There are lots of things I could say about it, I suppose, but it was at this point when I started writing this post that I ran out of puff. What could I really sensibly say to evaluate either the piece or the performance?

That is another reason why I am not a critic.

The Ensemble’s Stuart & Sons piano is at present out of commission as it is being restored/reconditioned. P preferred the substitute Steinway.

Meanwhile, at other performances

On Friday I went to David Robertson’s illustrated lecture performance with the SSO: Debussy – Prelude a l’apre midi (which, strangely, Robertson thought, evoked the atmosphere of an early morning on the Seine) and Jeux (according to Nijinsky a coded narrative of something which probably originally happened at a beat), finishing off in the second half with Messiaen’s Chronochromie.

The evening was enjoyable if thinly attended despite an apparent three-line whip applied to the SSO’s free list. Mr Robertson had much to say of interest, though some of the analogies he drew to the visual arts (projected on a screen behind the orchestra) seemed either forced or arbitrary, and as ever with these things, the first half, which had most of the talking, seemed to go on too long. Overall, the most efficient use of a conductor and 100 players is for the conductor to conduct and the players to play: it seems so extravagant to have them just sitting around while the big man talks.

On Saturday, I went to Opera Australia’s Orlando. There was a (to me) surprising number of empty seats. As Sarah has pointed out, what people think of this production all turns on the [toy] sheep which are used as a running gag. The problem with running gags is that one can easily tire of them. I didn’t tire so much of the sheep as of the audience’s giggling response to them: right at the start Dorinda, the shepherdess, indicates that her job gives an opportunity to observe the comical behaviour of her charges, and the opera as a whole is a sustained essay in the pastoral which traditionally does involve “silly sheep.” Arguably, a director does need to take account of the likely audience reaction, and so perhaps the adverse reactions by the critics in The Australian and the SMH were justifiable on that count.

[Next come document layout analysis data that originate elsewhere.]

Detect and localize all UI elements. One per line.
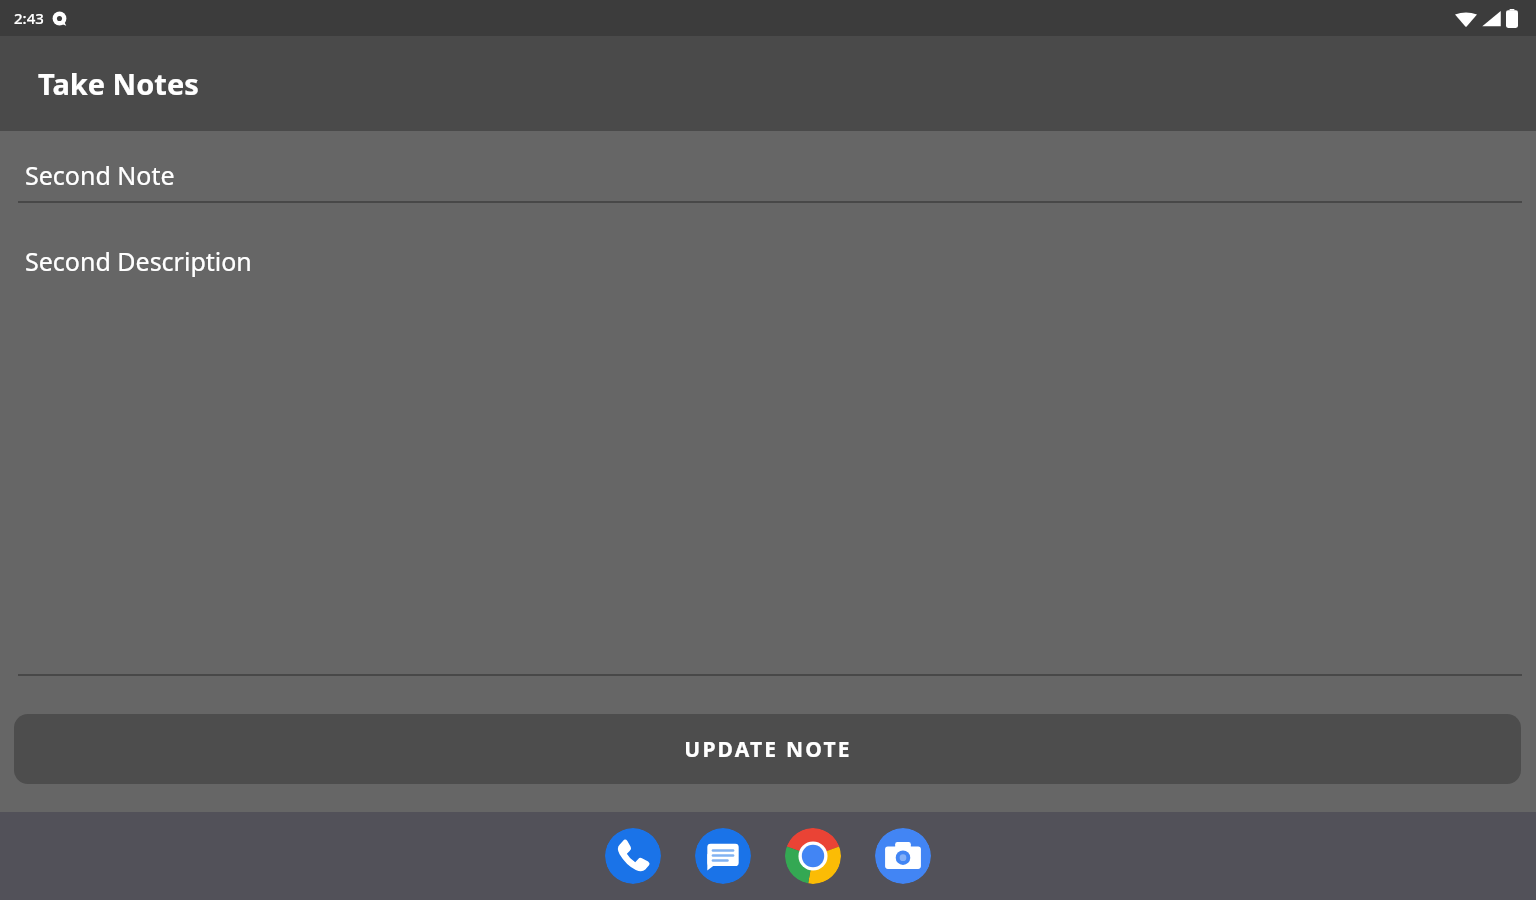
button[interactable]: Camera (875, 828, 931, 884)
button[interactable]: Messages (695, 828, 751, 884)
staticText: Second Description (25, 244, 252, 278)
staticText: 2:43 (14, 8, 44, 28)
staticText: UPDATE NOTE (684, 735, 852, 764)
staticText: Take Notes (38, 64, 199, 103)
button[interactable]: Second Note (0, 131, 1536, 203)
button[interactable]: Phone (605, 828, 661, 884)
button[interactable]: Chrome (785, 828, 841, 884)
button[interactable]: UPDATE NOTE (14, 714, 1521, 784)
staticText: Second Note (25, 158, 175, 192)
button[interactable]: Second Description (0, 203, 1536, 676)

Of the singers, Rachelle Durkin as Angelica made the strongest impression, though Richard Alexander as Zoroaster also impressed until some strained upper notes in his big aria towards the end.

The performance started at 7pm, which is usually the sign of a long evening ahead. I can only think that some numbers were cut, as we emerged not long after 9.40 and the scheduled finishing time was in fact 9.35. For starters, I am sure that when I last heard Tobias Cole as Medoro at the WA Opera in 2000, he had a long slow aria (memorable because that sort of thing is his forte) which didn’t seem to be the case on Saturday.

You can see that the critical urge is not yet totally overcome. I shall endeavour to offer more systematic reasons why I am not a critic in a later post.